··· MATERIAL SHOWN ···

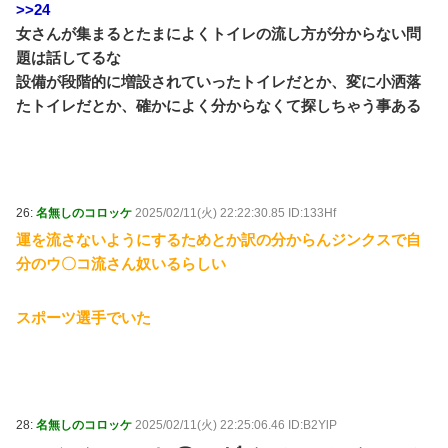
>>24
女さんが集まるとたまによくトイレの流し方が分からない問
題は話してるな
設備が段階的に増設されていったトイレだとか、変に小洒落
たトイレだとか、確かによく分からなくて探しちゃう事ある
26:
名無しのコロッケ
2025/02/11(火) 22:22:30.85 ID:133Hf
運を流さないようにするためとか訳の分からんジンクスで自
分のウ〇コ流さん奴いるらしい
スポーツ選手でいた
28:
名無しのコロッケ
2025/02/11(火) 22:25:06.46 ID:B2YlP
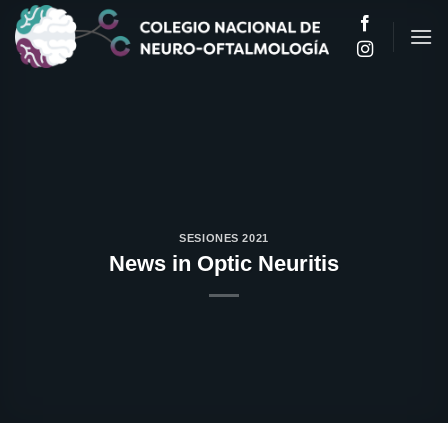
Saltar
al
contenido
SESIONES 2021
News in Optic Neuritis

···
··· MATERIAL SHOWN ···

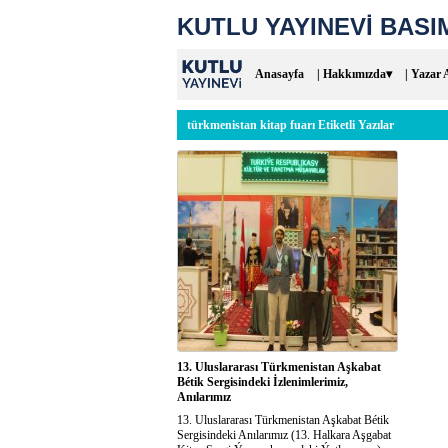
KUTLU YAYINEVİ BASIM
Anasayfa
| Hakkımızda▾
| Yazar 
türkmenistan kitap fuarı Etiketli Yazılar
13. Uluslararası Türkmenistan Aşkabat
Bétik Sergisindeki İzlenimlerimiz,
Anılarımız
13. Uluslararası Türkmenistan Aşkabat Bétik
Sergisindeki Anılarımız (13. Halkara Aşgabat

···
··· MATERIAL SHOWN ···

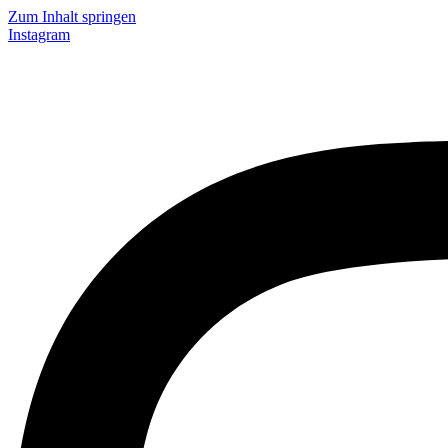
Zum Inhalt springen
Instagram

···

#### [REQUIRED ACTION]
In the data, count the lines that include the string "Aşkabat", then give that number and nothing more.

#### [RESULT FOR THIS EXERCISE]
2